▶ [Exercise]: All lines holding the word "Kinder" are to be copied from the records beneath.

*** Record set ***

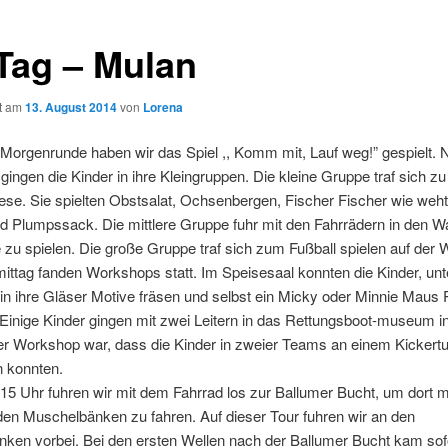
 Tag – Mulan
ht am
13. August 2014
von
Lorena
 Morgenrunde haben wir das Spiel ,, Komm mit, Lauf weg!” gespielt.
gingen die Kinder in ihre Kleingruppen. Die kleine Gruppe traf sich zu
ese. Sie spielten Obstsalat, Ochsenbergen, Fischer Fischer wie weht
d Plumpssack. Die mittlere Gruppe fuhr mit den Fahrrädern in den W
e zu spielen. Die große Gruppe traf sich zum Fußball spielen auf der 
ttag fanden Workshops statt. Im Speisesaal konnten die Kinder, unt
 in ihre Gläser Motive fräsen und selbst ein Micky oder Minnie Maus
 Einige Kinder gingen mit zwei Leitern in das Rettungsboot-museum i
er Workshop war, dass die Kinder in zweier Teams an einem Kickertu
n konnten.
5 Uhr fuhren wir mit dem Fahrrad los zur Ballumer Bucht, um dort m
den Muschelbänken zu fahren. Auf dieser Tour fuhren wir an den
ken vorbei. Bei den ersten Wellen nach der Ballumer Bucht kam sofo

*** End of Record set ***

▶ [Written reply]:
gingen die Kinder in ihre Kleingruppen. Die kleine Gruppe traf sich zu
ttag fanden Workshops statt. Im Speisesaal konnten die Kinder, unt
 Einige Kinder gingen mit zwei Leitern in das Rettungsboot-museum i
er Workshop war, dass die Kinder in zweier Teams an einem Kickertu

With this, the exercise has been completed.